This repository contains the code used in FASTlabel, a labeling algorithm to fix the existing maintenance gap between supervised hinting models like FASTgres 1 and reinforcement learning approaches like BAO 2.
This code basis also contains updated functionalities of FASTgres and is still in development.
FASTlabel is a modern search strategy to label queries for supervised hint set prediction.
To label an incoming query, FASTlabel determines its best fitting hint set. IN FASTgres1, this is done by evaluating each set of optimizer hints, which is slow. FASTlabel finds similarly beneficial hint sets while supporting more hint combinations and being faster.
To do so, FASTlabel uses the idea of hint set neighborhoods and a toolkit of tuning parameters. A neighborhood of a hint set can be generally seen as all hint sets, that differ in their hint configuration by one parameter. Simpler, when taking the binary representation of a hint set, a neighborhood is all hint sets that have a hamming distance of exactly one (differing by one bit).
In general, FASTlabel traverses the neighboorhood of a hint set, picks the best new hint set from the neighborhood, and recurses. How this is done exactly is steered by following parameters:
- Selection: This parameter steers how many hint sets of a neighborhood are used for recursion. Since this parameter
easily leads to search space explosion, we keep it at
1
, implying to only take the best hint set and continue from there. - Level Restriction (default: 4): FASTgres 1 have shown that a small amount of disabled hints may already provide the greatest improvements for a queries' performance, if chosen correctly. Level Restriction thus steers to overall maximum recursions that FASTlabel performs until the search is stopped.
- Early Stopping (default: 2, factor 1.1): This parameter is motivated by the frequently deployed similar method in learned models. Here, we stop our search if no better result has been observed for a set amount of recursions. However, we also deploy a factor based early stopping, which means that we have to observe not only better results, but also by a reasonable margin.
- Hint Removal: Hint removal motivates from some combinations being never beneficial for a queries' performance. In this case, the hint sets that target such hints can be discarded. This parameter steers if hints should be removed during the labeling of a query. If deployed, hints are removed once their respective hint set reaches a timeout during labeling.

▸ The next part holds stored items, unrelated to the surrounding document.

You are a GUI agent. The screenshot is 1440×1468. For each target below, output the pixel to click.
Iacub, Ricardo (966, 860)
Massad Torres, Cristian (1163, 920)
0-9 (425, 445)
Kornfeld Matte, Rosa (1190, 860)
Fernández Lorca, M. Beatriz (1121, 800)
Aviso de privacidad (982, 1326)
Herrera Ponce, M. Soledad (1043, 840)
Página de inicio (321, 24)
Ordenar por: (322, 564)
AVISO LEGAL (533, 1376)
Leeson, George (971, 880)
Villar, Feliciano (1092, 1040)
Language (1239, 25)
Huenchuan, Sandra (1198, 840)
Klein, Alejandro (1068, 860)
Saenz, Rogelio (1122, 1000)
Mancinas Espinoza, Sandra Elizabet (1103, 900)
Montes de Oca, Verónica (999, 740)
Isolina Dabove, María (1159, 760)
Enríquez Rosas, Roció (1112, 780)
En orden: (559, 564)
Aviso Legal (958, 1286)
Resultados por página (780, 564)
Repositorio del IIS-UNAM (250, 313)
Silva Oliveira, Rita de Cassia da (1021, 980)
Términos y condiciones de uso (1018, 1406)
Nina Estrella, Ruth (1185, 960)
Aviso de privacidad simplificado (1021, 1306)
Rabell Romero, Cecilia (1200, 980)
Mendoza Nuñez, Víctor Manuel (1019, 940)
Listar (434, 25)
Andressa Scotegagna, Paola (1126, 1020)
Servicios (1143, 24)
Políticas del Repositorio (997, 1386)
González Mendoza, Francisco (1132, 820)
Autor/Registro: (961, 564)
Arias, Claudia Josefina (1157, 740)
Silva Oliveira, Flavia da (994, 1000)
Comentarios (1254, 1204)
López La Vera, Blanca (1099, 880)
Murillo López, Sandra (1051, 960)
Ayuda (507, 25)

- Experience: When experience is used, FASTlabel learns from previous query labelings. This means that FASTlabel sorts its order of evaluation of neighborhoods by positive and negative experience. Doing so, also allows to enforce an aggressive timeout to prune historically badly behaving hint sets. Naturally, due to the timeouts used, this option can interfere with hint removal, leading to unnecessary many hints being removed.This is why we recommend not using hint removal and experience at the same time.
FASTlabel was evaluated using a dockerized environment of PostgreSQL 12.16 and PostgreSQL 16.4 on the following hardware environment:
OS | CPU | CPU Cores | Architecture | RAM | Storage |
---|---|---|---|---|---|
CentOS 64-bit | Intel Xeon Gold 6216 | 12 | Skylake | 92 GiB | 1.8TB HDD |
We used PGTune to tune our dbms according to the current best practises.

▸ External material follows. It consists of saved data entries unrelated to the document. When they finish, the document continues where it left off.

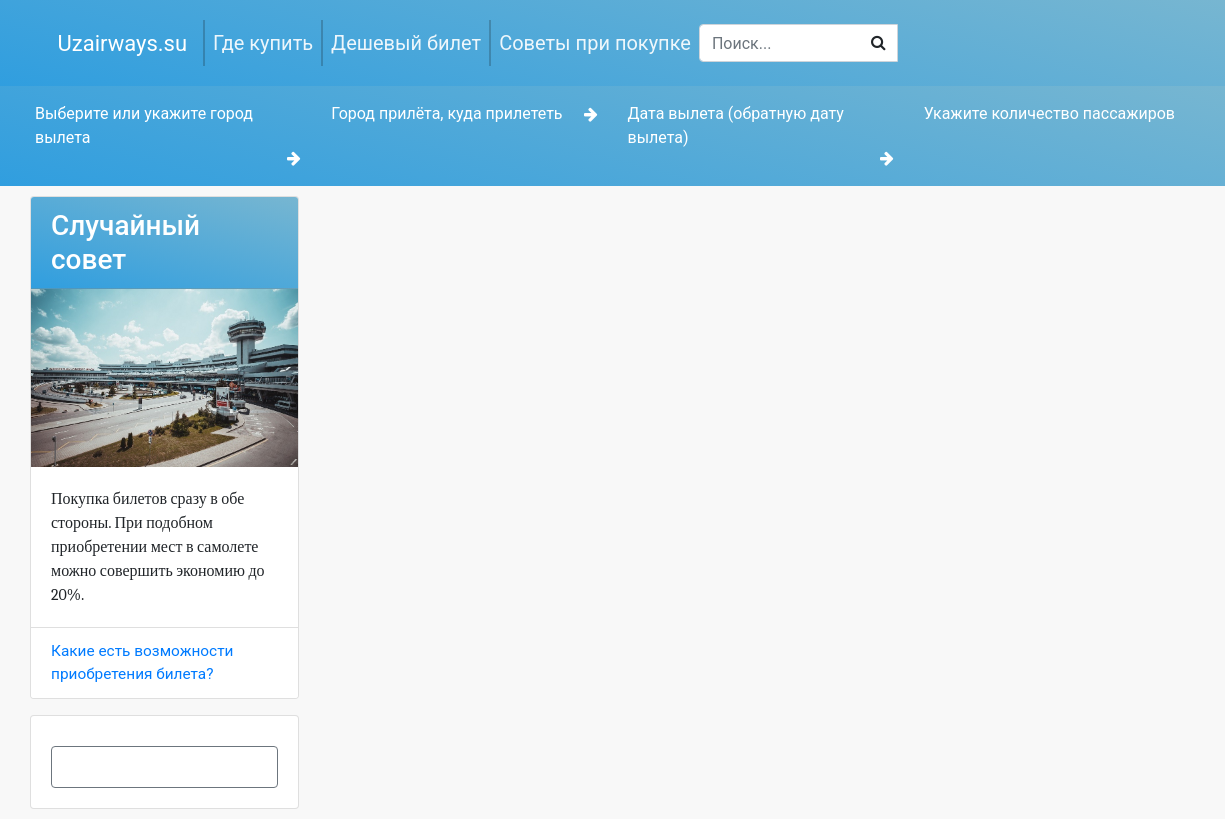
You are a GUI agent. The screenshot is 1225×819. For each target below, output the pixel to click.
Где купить (263, 43)
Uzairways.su (123, 43)
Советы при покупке (595, 43)
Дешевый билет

The fastest way to get started is by setting up your docker environment first. The standard PSQL docker image suffices. Build a container and import the database of your choice. We recommend STACK and JOB as we have tested them thoroughly ourselves.
Change the provided config.ini
template in configs to fit your database info.
To label queries, you can run python -m fastgres.labeling.heuristic_labeling <path/to/queries/> -o <path/to/output.csv -c config/ -db <imdb or stack_overflow> -dh -ue -ues -ulr
.
This script executes the labeling algorithm using the provided query path. The -o
option is the save path of the
results. -c
is the config path needed to look up your database connection and logging directory. -db
is currently
either stack_overflow
or imdb
. These parameters are used to retrieve the db info from the config.ini
file.
The following parameters are evaluation settings. -dh
specifies to use default hints, which are the basic six hints
of PSQL. This is sufficient for a fast and easy eval. Leave this option to use all hints. ue
enables experience,
ues
enables early stopping, ulr
enables level (recursion) restriction.
To run FASTgres experiments, we also provide some experiment scripts like evaluate_workload_simple.py
, which takes
similar inputs as heuristic_labeling.py
. Alternatively, you can use the provided multi_run_workload_simple.sh
to
start multiple seeds and training splits from one script. The results can be merged and evaluated using
merge_multi_run_results.py
and label_multi_run_results.py
(The labeling of multi run results can also be used for
single runs) subsequently.
This software is available under the Apache License Version 2.0.